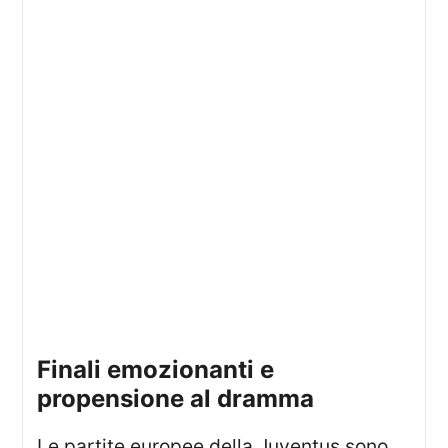
finali emozionanti e
propensione al dramma
Le partite europee della Juventus sono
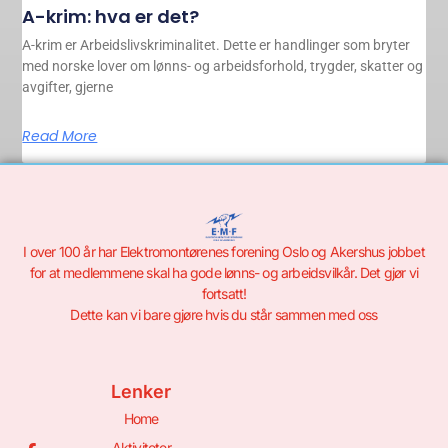
A-krim: hva er det?
A-krim er Arbeidslivskriminalitet. Dette er handlinger som bryter
med norske lover om lønns- og arbeidsforhold, trygder, skatter og
avgifter, gjerne
Read More
I over 100 år har Elektromontørenes forening Oslo og Akershus jobbet
for at medlemmene skal ha gode lønns- og arbeidsvilkår. Det gjør vi
fortsatt!
Dette kan vi bare gjøre hvis du står sammen med oss
Lenker
Home
Aktiviteter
__________________________________________________
**PROBLEM DESCRIPTION**
Print the preceding material over again exactly. Please leave the pictures out.

**PROBLEM SOLUTION**
finali emozionanti e
propensione al dramma
Le partite europee della Juventus sono
A-krim: hva er det?
A-krim er Arbeidslivskriminalitet. Dette er handlinger som bryter
med norske lover om lønns- og arbeidsforhold, trygder, skatter og
avgifter, gjerne
Read More
I over 100 år har Elektromontørenes forening Oslo og Akershus jobbet
for at medlemmene skal ha gode lønns- og arbeidsvilkår. Det gjør vi
fortsatt!
Dette kan vi bare gjøre hvis du står sammen med oss
Lenker
Home
Aktiviteter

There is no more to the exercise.